Au total, 84 patients nécessitant une continuité immédiate de leur prise en charge ont été transférés vers d’autres structures sanitaires de Conakry, notamment l’hôpital national Donka, l’hôpital de l’Amitié sino-guinéenne et le Camp Camayenne, en fonction de leurs besoins médicaux et des capacités d’accueil disponibles.
« À ce jour, les 84 patients nécessitant une continuité immédiate de leur prise en charge ont été transférés en toute sécurité », a déclaré la ministre.
Selon Kahité Sall, l’opération a été entièrement prise en charge par l’État. Aucun frais lié au transfert ou à la poursuite des soins n’a été supporté par les patients ou leurs familles.

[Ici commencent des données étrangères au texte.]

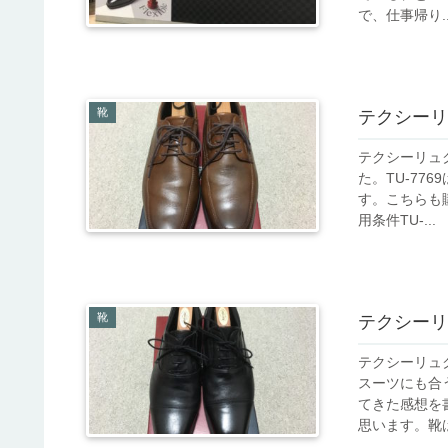
で、仕事帰り..
靴
テクシーリ
テクシーリュ
た。TU-7
す。こちらも
用条件TU-...
靴
テクシーリ
テクシーリュ
スーツにも合
てきた感想を
思います。靴は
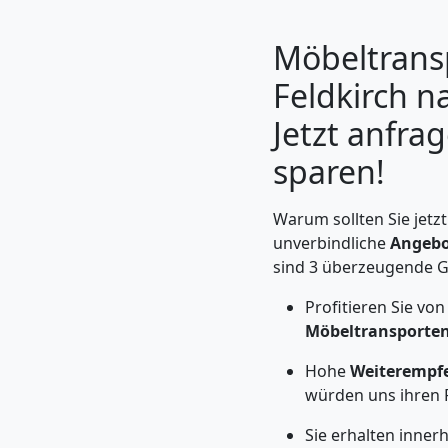
Möbeltrans
Feldkirch n
Jetzt anfra
sparen!
Warum sollten Sie jetz
unverbindliche
Angebo
sind 3 überzeugende 
Umzugshelfer
Profitieren Sie vo
Feldkirch
Möbeltransporte
Hohe
Weiterempf
würden uns ihren 
Möbeltaxi
Sie erhalten inne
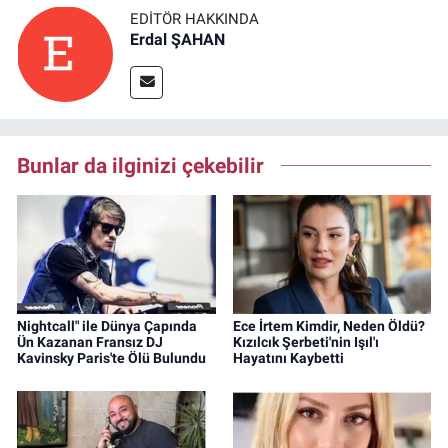
EDITÖR HAKKINDA
Erdal ŞAHAN
Bunlar da ilginizi çekebilir
Nightcall" ile Dünya Çapında
Ece İrtem Kimdir, Neden Öldü?
Ün Kazanan Fransız DJ
Kızılcık Şerbeti'nin Işıl'ı
Kavinsky Paris'te Ölü Bulundu
Hayatını Kaybetti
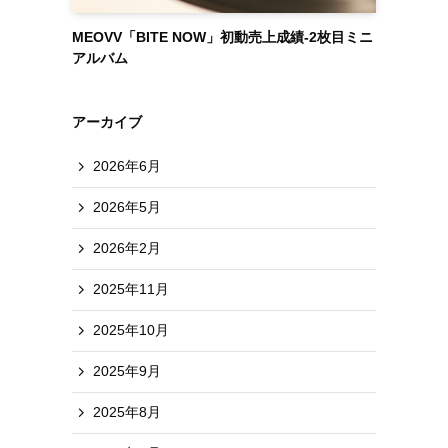
MEOVV「BITE NOW」初動売上成績-2枚目ミニ
アルバム
アーカイブ
2026年6月
2026年5月
2026年2月
2025年11月
2025年10月
2025年9月
2025年8月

Pour assurer cette opération, 20 ambulances médicalisées et huit camions ont notamment été mobilisés. Un dispositif renforcé de sécurisation du site a également été mis en place.
La deuxième phase consiste désormais à aménager les espaces devant accueillir progressivement les différents services du CHU Ignace Deen. Les équipes techniques, médicales, administratives et logistiques sont mobilisées afin de rendre opérationnels, dès lundi, les services jugés les plus critiques.
La ministre a par ailleurs tenu à rassurer sur l’avenir de l’établissement. Selon elle, le CHU Ignace Deen n’est pas supprimé. Ses activités sont temporairement relocalisées pendant la durée des travaux, tandis que son personnel et sa vocation hospitalo-universitaire seront maintenus.
En revanche, le coût global de cette vaste opération reste encore inconnu. Aucun montant n’a été communiqué au cours de la conférence de presse. La ministre a indiqué que l’évaluation financière globale n’était, pour le moment, pas encore disponible.
« Nous construisons un hôpital pour mieux soigner : nous devons donc garantir la continuité des soins pendant toute la période de transition », a-t-elle souligné.